EXERCISE BRIEF – Return the data verbatim, without pictures.

== STORED DATA

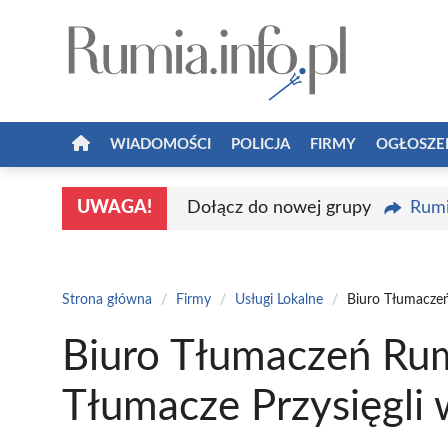
Przejdź
do
treści
WIADOMOŚCI
POLICJA
FIRMY
OGŁOSZE
UWAGA!
Dołącz do nowej grupy
Rumi
Strona główna
/
Firmy
/
Usługi Lokalne
/
Biuro Tłumaczeń
Biuro Tłumaczeń Rum
Tłumacze Przysięgli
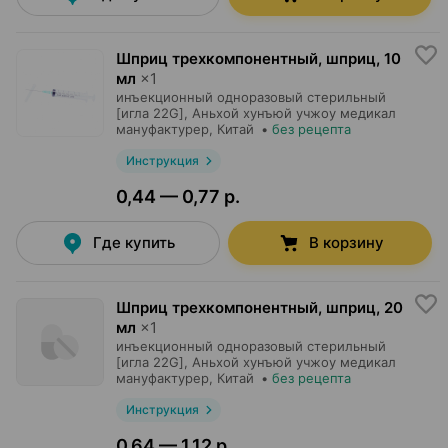
Шприц трехкомпонентный, шприц
,
10
мл
×
1
инъекционный одноразовый стерильный
[игла 22G],
Аньхой хунъюй учжоу медикал
мануфактурер
, Китай
•
без рецепта
Инструкция
0,44 — 0,77 р.
Где купить
В корзину
Шприц трехкомпонентный, шприц
,
20
мл
×
1
инъекционный одноразовый стерильный
[игла 22G],
Аньхой хунъюй учжоу медикал
мануфактурер
, Китай
•
без рецепта
Инструкция
0,64 — 1,12 р.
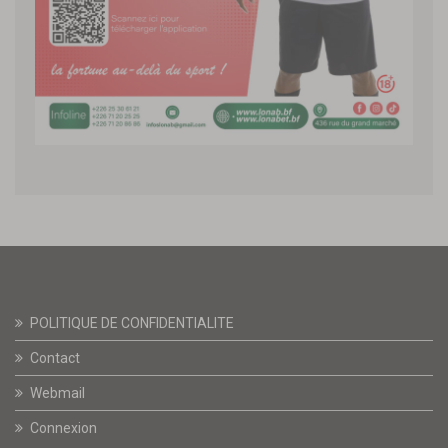
POLITIQUE DE CONFIDENTIALITE
Contact
Webmail
Connexion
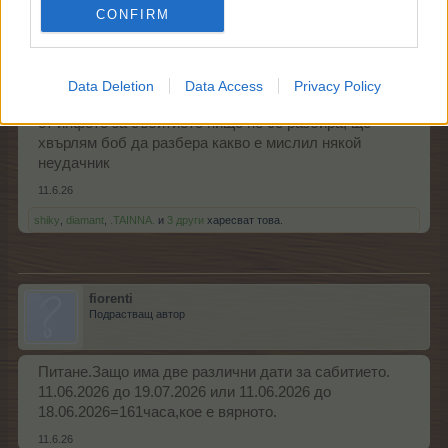
Посланик
CONFIRM
събери реколта 400 mif plant
това и през преводачката не се превежда
Data Deletion
Data Access
Privacy Policy
що се подиграват с нас
от инфото за събитието нищо не се разбира, ще
хвърлям боб да разбера какво е мислил някой
неудачник
11.6.26
shiky
,
diamant
,
.TAINNA.
и
3 други
харесват това.
fiorenti
Подрастващ автор
Питане.Защо има две различни дати за сабитието.
11.06.2026 до 19.07.2026 или 11.06.2026 до
18.06.2026=161часа,кое е вярното.
11.6.26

====

TASK RESPONSE –
Przejdź
do
treści
WIADOMOŚCI
POLICJA
FIRMY
OGŁOSZE
UWAGA!
Dołącz do nowej grupy
Rumi
Strona główna
/
Firmy
/
Usługi Lokalne
/
Biuro Tłumaczeń
Biuro Tłumaczeń Rum
Tłumacze Przysięgli
Шприц трехкомпонентный, шприц
,
10
мл
×
1
инъекционный одноразовый стерильный
[игла 22G],
Аньхой хунъюй учжоу медикал
мануфактурер
, Китай
•
без рецепта
Инструкция
0,44 — 0,77 р.
Где купить
В корзину
Шприц трехкомпонентный, шприц
,
20
мл
×
1
инъекционный одноразовый стерильный
[игла 22G],
Аньхой хунъюй учжоу медикал
мануфактурер
, Китай
•
без рецепта
Инструкция
0,64 — 1,12 р.
POLITIQUE DE CONFIDENTIALITE
Contact
Webmail
Connexion
Посланик
CONFIRM
събери реколта 400 mif plant
това и през преводачката не се превежда
Data Deletion
Data Access
Privacy Policy
що се подиграват с нас
от инфото за събитието нищо не се разбира, ще
хвърлям боб да разбера какво е мислил някой
неудачник
11.6.26
shiky
,
diamant
,
.TAINNA.
и
3 други
харесват това.
fiorenti
Подрастващ автор
Питане.Защо има две различни дати за сабитието.
11.06.2026 до 19.07.2026 или 11.06.2026 до
18.06.2026=161часа,кое е вярното.
11.6.26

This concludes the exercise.